The day after testing the bear, Isaac packed his samples to send to Aliota’s lab in Saint Paul. The veterinary and biomedical researcher hopes to learn not only which animals are becoming infected, but also whether certain animals are acting as “bridge species” to carry it to others. Subsequently, the tests can be extended to red foxes and raccoons.
It’s also possible that the virus hasn’t reached this remote location yet. Since it’s already making the rounds in the Minnesota desert and nearby states, Aliota said it’s only a matter of time.
LOOKING FOR MUTANTS
Close contact between humans and animals has allowed the virus to overcome built-in barriers to spread between species.
To infect any living being, the virus must enter its cells, which is not always easy. Virology expert David O’Connor likens the process to opening a “padlock” with the “key” on the spike protein of the virus.
“Different species have different-looking locks, and some of those locks won’t open with the key,” said the University of Wisconsin-Madison scientist.
But other locks are similar enough for the virus to enter an animal’s cells and make copies of itself. While doing so, you can randomly mutate and still have a key that fits the human lock. That allows it to return to humans through close contact with living animals, scientists believe.

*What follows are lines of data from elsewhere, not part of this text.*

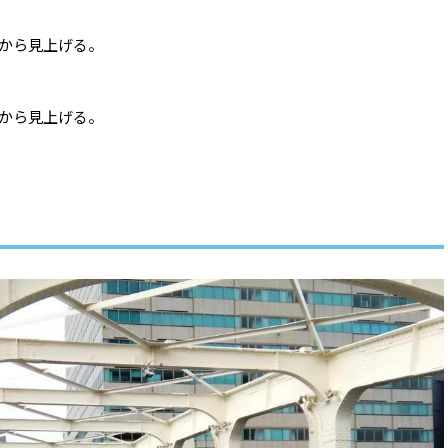
から見上げる。
から見上げる。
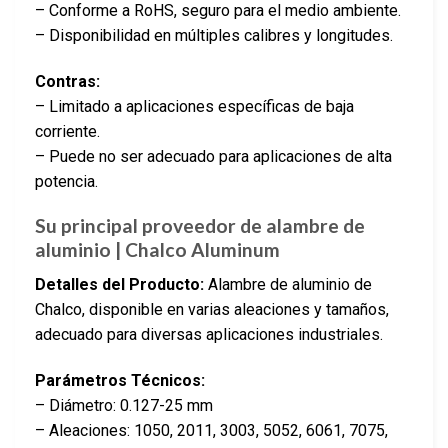
– Conforme a RoHS, seguro para el medio ambiente.
– Disponibilidad en múltiples calibres y longitudes.
Contras:
– Limitado a aplicaciones específicas de baja
corriente.
– Puede no ser adecuado para aplicaciones de alta
potencia.
Su principal proveedor de alambre de
aluminio | Chalco Aluminum
Detalles del Producto:
Alambre de aluminio de
Chalco, disponible en varias aleaciones y tamaños,
adecuado para diversas aplicaciones industriales.
Parámetros Técnicos:
– Diámetro: 0.127-25 mm
– Aleaciones: 1050, 2011, 3003, 5052, 6061, 7075,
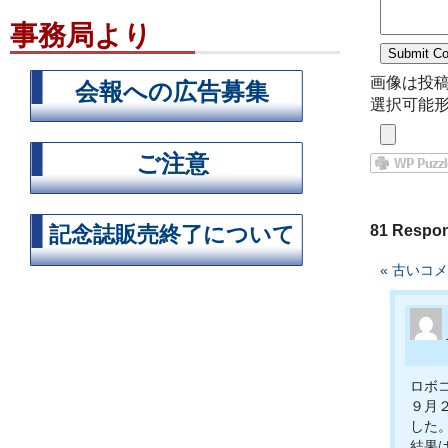
事務局より
画像は投
会報への広告募集
選択可能形式
ご注意
記念誌販売終了について
81 Resp
« 古いコ
ロボ
９月
した
結果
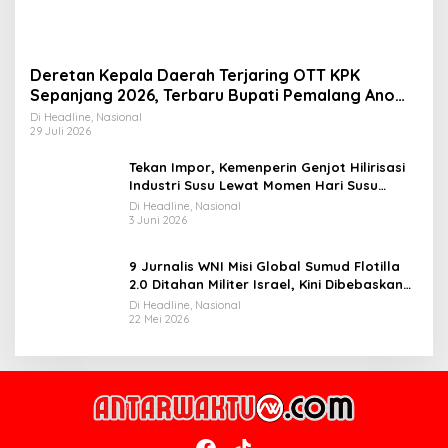
Deretan Kepala Daerah Terjaring OTT KPK
Sepanjang 2026, Terbaru Bupati Pemalang Anom
Widiyantoro
Di Headline, Nasional
29 Juli 2026
Tekan Impor, Kemenperin Genjot Hilirisasi
Industri Susu Lewat Momen Hari Susu
Nusantara 2026
Di Headline, Nasional
3 Juni 2026
9 Jurnalis WNI Misi Global Sumud Flotilla
2.0 Ditahan Militer Israel, Kini Dibebaskan
dan Dievakuasi ke Istanbul
Di Headline, Nasional
22 Mei 2026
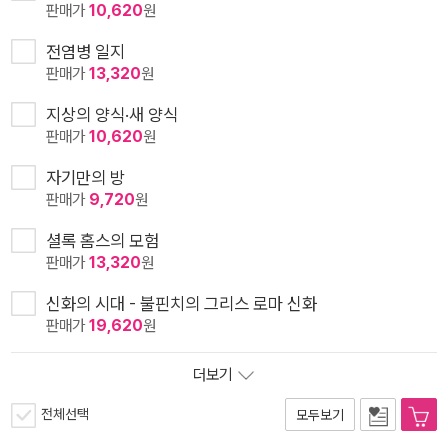
판매가
10,620
원
전염병 일지
판매가
13,320
원
지상의 양식·새 양식
판매가
10,620
원
자기만의 방
판매가
9,720
원
셜록 홈스의 모험
판매가
13,320
원
신화의 시대 - 불핀치의 그리스 로마 신화
판매가
19,620
원
더보기
전체선택
모두보기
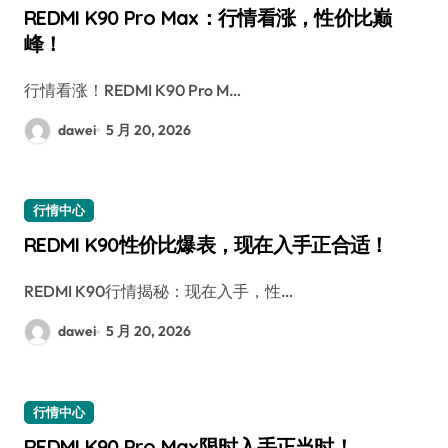
REDMI K90 Pro Max：行情看涨，性价比巅
峰！
行情看涨！REDMI K90 Pro M…
dawei
5 月 20, 2026
行情中心
REDMI K90性价比爆表，现在入手正合适！
REDMI K90行情揭秘：现在入手，性…
dawei
5 月 20, 2026
行情中心
REDMI K90 Pro Max限时入手正当时！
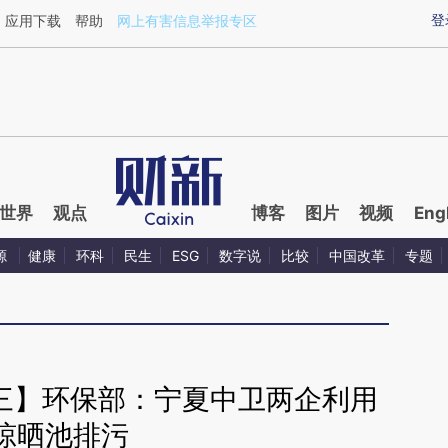
aixin.com/KLxnmTXw](https://a.caixin.com/KLxnmTXw
登
应用下载
帮助
网上有害信息举报专区
世界
观点
博客
图片
视频
Eng
源
健康
环科
民生
ESG
数字说
比较
中国改革
专题
踪三】环保部：宁夏中卫两企利用
晾晒池排污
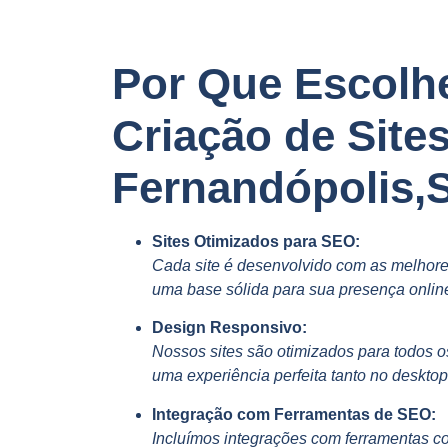
Por Que Escolh
Criação de Site
Fernandópolis,
Sites Otimizados para SEO:
Cada site é desenvolvido com as melhore
uma base sólida para sua presença onlin
Design Responsivo:
Nossos sites são otimizados para todos o
uma experiência perfeita tanto no deskto
Integração com Ferramentas de SEO:
Incluímos integrações com ferramentas c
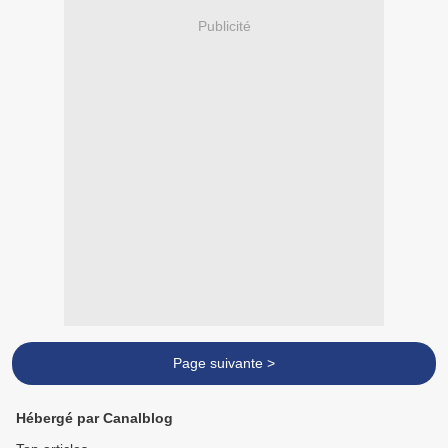
Publicité
Page suivante >
Hébergé par Canalblog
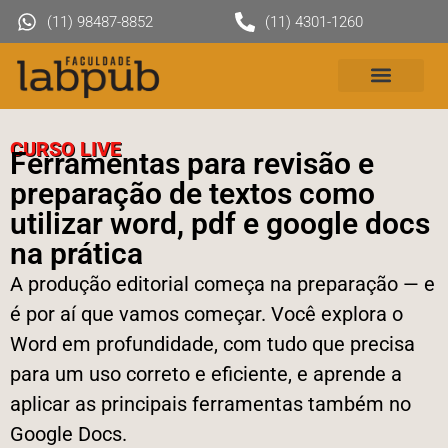
(11) 98487-8852
(11) 4301-1260
CURSO LIVE
Ferramentas para revisão e
preparação de textos como
utilizar word, pdf e google docs
na prática
A produção editorial começa na preparação — e
é por aí que vamos começar. Você explora o
Word em profundidade, com tudo que precisa
para um uso correto e eficiente, e aprende a
aplicar as principais ferramentas também no
Google Docs.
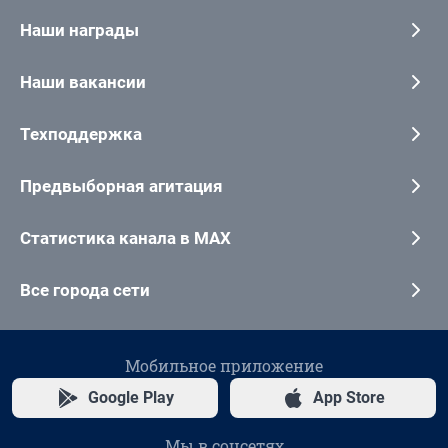
Наши награды
Наши вакансии
Техподдержка
Предвыборная агитация
Статистика канала в MAX
Все города сети
Мобильное приложение
Google Play
App Store
Мы в соцсетях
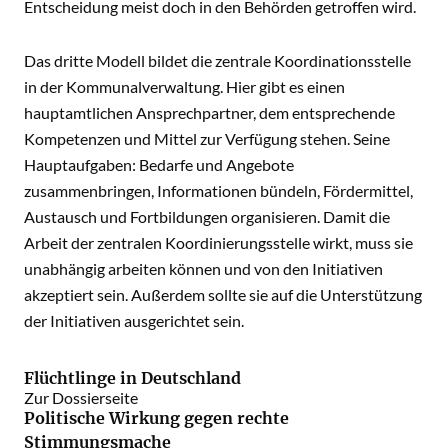
Entscheidung meist doch in den Behörden getroffen wird.
Das dritte Modell bildet die zentrale Koordinationsstelle
in der Kommunalverwaltung. Hier gibt es einen
hauptamtlichen Ansprechpartner, dem entsprechende
Kompetenzen und Mittel zur Verfügung stehen. Seine
Hauptaufgaben: Bedarfe und Angebote
zusammenbringen, Informationen bündeln, Fördermittel,
Austausch und Fortbildungen organisieren. Damit die
Arbeit der zentralen Koordinierungsstelle wirkt, muss sie
unabhängig arbeiten können und von den Initiativen
akzeptiert sein. Außerdem sollte sie auf die Unterstützung
der Initiativen ausgerichtet sein.
Flüchtlinge in Deutschland
Zur Dossierseite
Politische Wirkung gegen rechte
Stimmungsmache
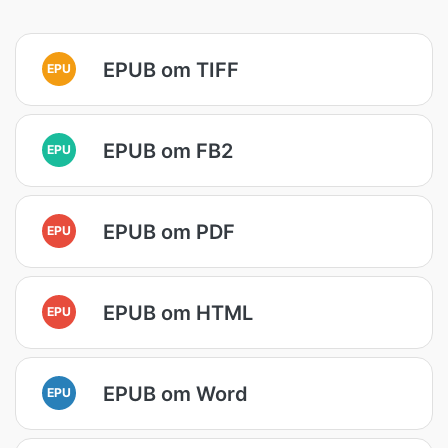
EPUB om TIFF
EPU
EPUB om FB2
EPU
EPUB om PDF
EPU
EPUB om HTML
EPU
EPUB om Word
EPU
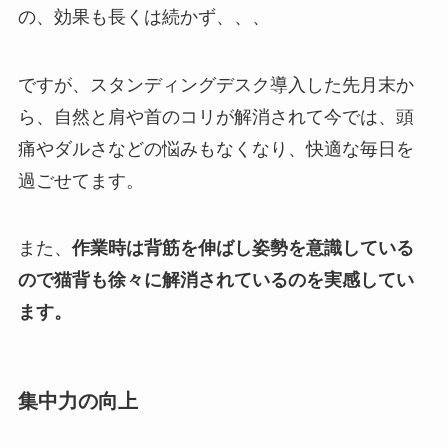
の、効果も長くは続かず、、、
ですが、スタンディングデスク導入した先月末か
ら、自然と肩や首のコリが解消されて今では、頭
痛やダルさなどの悩みもなくなり、快適な毎日を
過ごせてます。
また、
作業時は背筋を伸ばし姿勢を意識している
ので猫背も徐々に解消されているのを実感してい
ます。
集中力の向上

Although spillage is rare, it only takes one person to bring a mutated virus into the human realm.
Some think that the highly mutated omicron variant arose from an animal rather than an immunocompromised human, as many believe. Virologist Marc Johnson at the University of Missouri is one of them, now seeing animals as “a potential source of pi,” the Greek letter that can be used to designate the next dangerous variant of the coronavirus.
Johnson and his colleagues found strange coronavirus lineages in New York City sewage with mutations rarely seen elsewhere, which he believes come from animals, perhaps rodents.
What worries scientists most is that current or future variants could become established and multiply widely within a reservoir species.
One possibility: white-tailed deer. scientists found the coronavirus in a third of deer sampled in Iowa between September 2020 and January 2021. Others found COVID-19 antibodies in a third of deer tested in Illinois, Michigan, New York, and Pennsylvania. Infected deer usually have no symptoms. Evidence in many other wild species has been limited or non-existent.
“The virus may already be circulating in a number of animals,” said virology expert Suresh Kuchipudi of Pennsylvania State University, an author of the Iowa deer study. If left unchecked, the virus could leave people “completely surprised,” he said.
CAN YOU STOP?
Ultimately, experts say the only way to prevent viruses from jumping between animals and humans, spreading this pandemic or sparking a new one, is to tackle big problems like habitat destruction and illegal wildlife sales.
“We are encroaching on animal habitats like never before in history,” Aliota said. “I think, unfortunately, indirect events from wild animals to humans are going to increase in both frequency and scope.”
To combat that threat, three international organizations — the Food and Agriculture Organization of the United Nations, the World Organization for Animal Health and the World Health Organization — are urging countries to do COVID surveillance in animals a priority.
At Grand Portage, Aliota’s associates continue to do their part by testing as many animals as they can catch.
With frozen Lake Superior shimmering through the evergreens, Isaac slipped his hand under the netting of a deer trap. A colleague sitting astride the animal lifted its head from the snowy ground so that Isaac could clear its nostrils.
The young stallion jerked his head forward briefly, but held still long enough for Isaac to get what he needed.
“Well done,” his colleague said as Isaac put the sample into a vial.
When they were done, they gently lifted the trap to let the deer go. She bounded into the vast forest without looking back, disappearing into the snowy shadows.
The Associated Press Health and Science Department receives support from the Howard Hughes Medical Institute’s Department of Science Education. The AP is solely responsible for all content.